Multi-camera was introduced with Android 9 (API level 28). Since its release, devices have come to market that support the API. Many multi-camera use cases are tightly coupled with a specific hardware configuration. In other words, not all use cases are compatible with every device, which makes multi-camera features a good candidate for Play Feature Delivery.
Some typical use cases include:
- Zoom: switching between cameras depending on crop region or desired focal length.
- Depth: using multiple cameras to build a depth map.
- Bokeh: using inferred depth information to simulate a DSLR-like narrow focus range.

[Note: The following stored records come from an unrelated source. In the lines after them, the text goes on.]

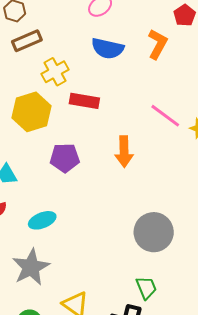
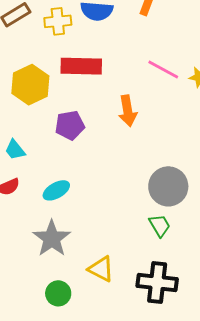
yellow cross: (55, 72) -> (58, 21), moved, turned 32
red rectangle: (84, 101) -> (81, 66), size x1.4
green trapezoid: (146, 288) -> (160, 226), moved

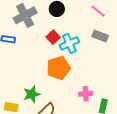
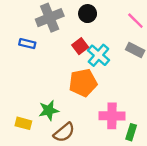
cyan cross: (69, 43) -> (98, 55), turned -30
pink cross: (86, 94) -> (112, 116), size x1.5

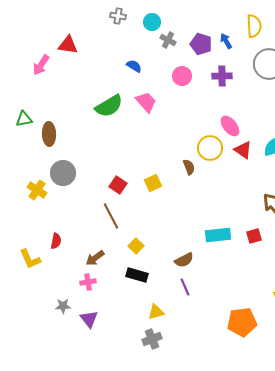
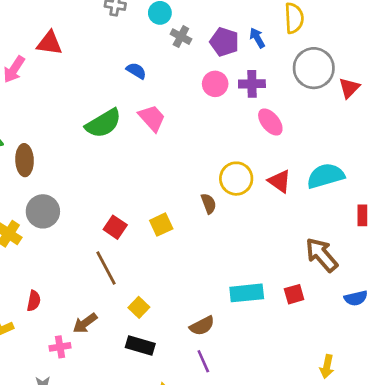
pink circle: (182, 76) -> (215, 84), moved
pink ellipse: (230, 126) -> (270, 122), moved
pink cross: (88, 282) -> (60, 347), moved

Logical and physical cameras
Understanding the multi-camera API requires understanding the difference between logical and physical cameras. For reference, consider a device with three back-facing cameras. In this example, each of the three back cameras is considered a physical camera. A logical camera is then a grouping of two or more of those physical cameras. The output of the logical camera can be a stream that comes from one of the underlying physical cameras, or a fused stream coming from more than one underlying physical camera simultaneously. Either way, the stream is handled by the camera Hardware Abstraction Layer (HAL).

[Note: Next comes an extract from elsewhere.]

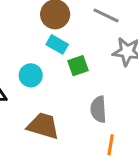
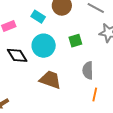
cyan rectangle: (57, 44) -> (38, 17), moved
cyan circle: (31, 75) -> (44, 46), size x1.5

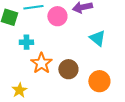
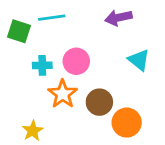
pink circle: (57, 16) -> (76, 61), moved
orange circle: (99, 81) -> (127, 123), moved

Many phone manufacturers develop first-party camera applications, which usually come pre-installed on their devices. To use all of the hardware's capabilities, they may use private or hidden APIs or receive special treatment from the driver implementation that other applications do not have access to. Some devices implement the concept of logical cameras by providing a fused stream of frames from the different physical cameras, but only to certain privileged applications. Often, only one of the physical cameras is exposed to the framework. The situation for third-party developers prior to Android 9 is illustrated in the following diagram:

Beginning with Android 9, private APIs are no longer allowed in Android apps. With the inclusion of multi-camera support in the framework, Android best practices strongly recommend that phone manufacturers expose a logical camera for all physical cameras facing the same direction. The following is what third-party developers should expect to see on devices running Android 9 and higher:

What the logical camera provides is entirely dependent on the OEM implementation of the Camera HAL. For example, a device like Pixel 3 implements its logical camera in such a way that it chooses one of its physical cameras based on the requested focal length and crop region.
The multi-camera API
The new API adds the following new constants, classes, and methods:
CameraMetadata.REQUEST_AVAILABLE_CAPABILITIES_LOGICAL_MULTI_CAMERA
CameraCharacteristics.getPhysicalCameraIds()
CameraCharacteristics.getAvailablePhysicalCameraRequestKeys()
CameraDevice.createCaptureSession(SessionConfiguration config)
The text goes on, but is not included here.